Monday, August 10, 2020

Typee by Herman Melville

 I went into this with trepidation. Melville has become my favorite writer over the last year or so as Moby Dick surpassed Pale Fire at the top of my list of novels and I’ve started to read other his works. His short stories are excellent and The Confidence Man really blew me away earlier this year. Given that, I was a little worried about this, his first book, part travelogue of his time spent with the indegenous people of a Polynesian island and part fictionalized account of the same. 

While Melville does things like writing black dialog phonetically and using language that would never fly today, he seemed to genuinely value people of other cultures and treat them as equals. It is dangerous to and nearly impossible not to read contemporary mores onto works of the past. It’s difficult to escape your own ideology and assumptions. Some condemnation of past writers is completely justified; but it definitely needs to be placed as much as possible in historical context. For instance, Lovecraft, for all the things that are good in his work, was incredibly racist even by the standards of his own time. I was afraid that in getting to Melville’s debut work that I would find something so egregious that I’d have to adjust my reading of him.
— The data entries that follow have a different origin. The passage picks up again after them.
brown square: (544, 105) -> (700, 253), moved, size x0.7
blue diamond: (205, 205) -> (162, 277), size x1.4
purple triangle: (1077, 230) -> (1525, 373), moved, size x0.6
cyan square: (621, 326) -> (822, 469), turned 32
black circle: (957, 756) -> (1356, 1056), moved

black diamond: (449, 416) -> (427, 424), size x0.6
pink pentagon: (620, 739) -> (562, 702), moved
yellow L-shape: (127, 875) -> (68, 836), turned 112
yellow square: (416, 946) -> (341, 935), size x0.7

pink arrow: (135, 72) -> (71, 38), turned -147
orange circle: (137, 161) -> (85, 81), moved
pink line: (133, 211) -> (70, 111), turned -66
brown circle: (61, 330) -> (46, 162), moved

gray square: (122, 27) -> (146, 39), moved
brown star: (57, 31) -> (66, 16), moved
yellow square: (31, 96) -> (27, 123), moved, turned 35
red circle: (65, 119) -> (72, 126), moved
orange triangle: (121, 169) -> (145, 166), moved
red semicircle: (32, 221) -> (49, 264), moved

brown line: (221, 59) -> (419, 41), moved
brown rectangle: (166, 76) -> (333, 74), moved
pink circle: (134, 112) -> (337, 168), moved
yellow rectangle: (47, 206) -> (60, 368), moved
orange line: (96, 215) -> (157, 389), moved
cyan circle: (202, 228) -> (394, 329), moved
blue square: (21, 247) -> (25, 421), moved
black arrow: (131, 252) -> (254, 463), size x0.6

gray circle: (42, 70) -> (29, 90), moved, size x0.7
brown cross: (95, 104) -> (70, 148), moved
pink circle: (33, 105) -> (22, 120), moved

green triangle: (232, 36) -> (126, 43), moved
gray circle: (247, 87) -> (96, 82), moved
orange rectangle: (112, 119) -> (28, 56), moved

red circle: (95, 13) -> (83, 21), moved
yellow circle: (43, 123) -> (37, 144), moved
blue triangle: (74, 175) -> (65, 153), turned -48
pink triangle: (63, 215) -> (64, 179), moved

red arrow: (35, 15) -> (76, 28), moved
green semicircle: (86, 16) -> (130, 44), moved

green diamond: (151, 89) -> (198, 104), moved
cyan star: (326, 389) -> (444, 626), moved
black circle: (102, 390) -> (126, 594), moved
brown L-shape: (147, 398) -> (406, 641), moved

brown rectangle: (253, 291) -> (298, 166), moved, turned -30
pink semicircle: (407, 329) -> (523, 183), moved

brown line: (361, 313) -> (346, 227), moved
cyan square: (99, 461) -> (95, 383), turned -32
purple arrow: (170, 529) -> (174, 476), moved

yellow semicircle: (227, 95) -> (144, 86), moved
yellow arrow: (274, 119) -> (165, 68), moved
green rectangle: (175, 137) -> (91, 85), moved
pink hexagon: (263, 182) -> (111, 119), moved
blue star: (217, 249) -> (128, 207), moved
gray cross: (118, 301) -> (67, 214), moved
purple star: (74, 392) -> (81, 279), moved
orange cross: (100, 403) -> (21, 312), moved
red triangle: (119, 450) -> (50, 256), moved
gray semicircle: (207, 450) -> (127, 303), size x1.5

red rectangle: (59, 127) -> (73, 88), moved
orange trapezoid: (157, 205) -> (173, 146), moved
I’m pleased to say that while he does use words like savages, I’m comfortable chalking that up to his being of the time in which he lived. While he didn’t have the language of post-colonialism, he definitely understood that the bulk of blame for problems between native populations and Europeans is properly placed on the latter. Melville returns to this idea several times throughout the course of the book, but this example from chapter four is representative: “It may be asserted without fear of contradictions that in all the cases of outrages committed by Polynesians, Europeans have at some time or other been the aggressors, and that the cruel and bloodthirsty disposition of some of the islanders is mainly to be ascribed to the influence of such examples.”

Once I was relieved on that front, I did mostly enjoy the book. Near the beginning, Melville and a friend jumped ship trying to get away from an overbearing captain and ended up living among the Typee, reputed to be cannibals, as a honored guest/prisoner. The book is enjoyable and I can understand why people in the 1840s made it a bestseller. That said, it suffers greatly in comparison to Moby Dick, The Confidence Man or most of the Piazza Stories. I’m glad I read it, but, unlike that later work, I am unlikely to read it multiple times.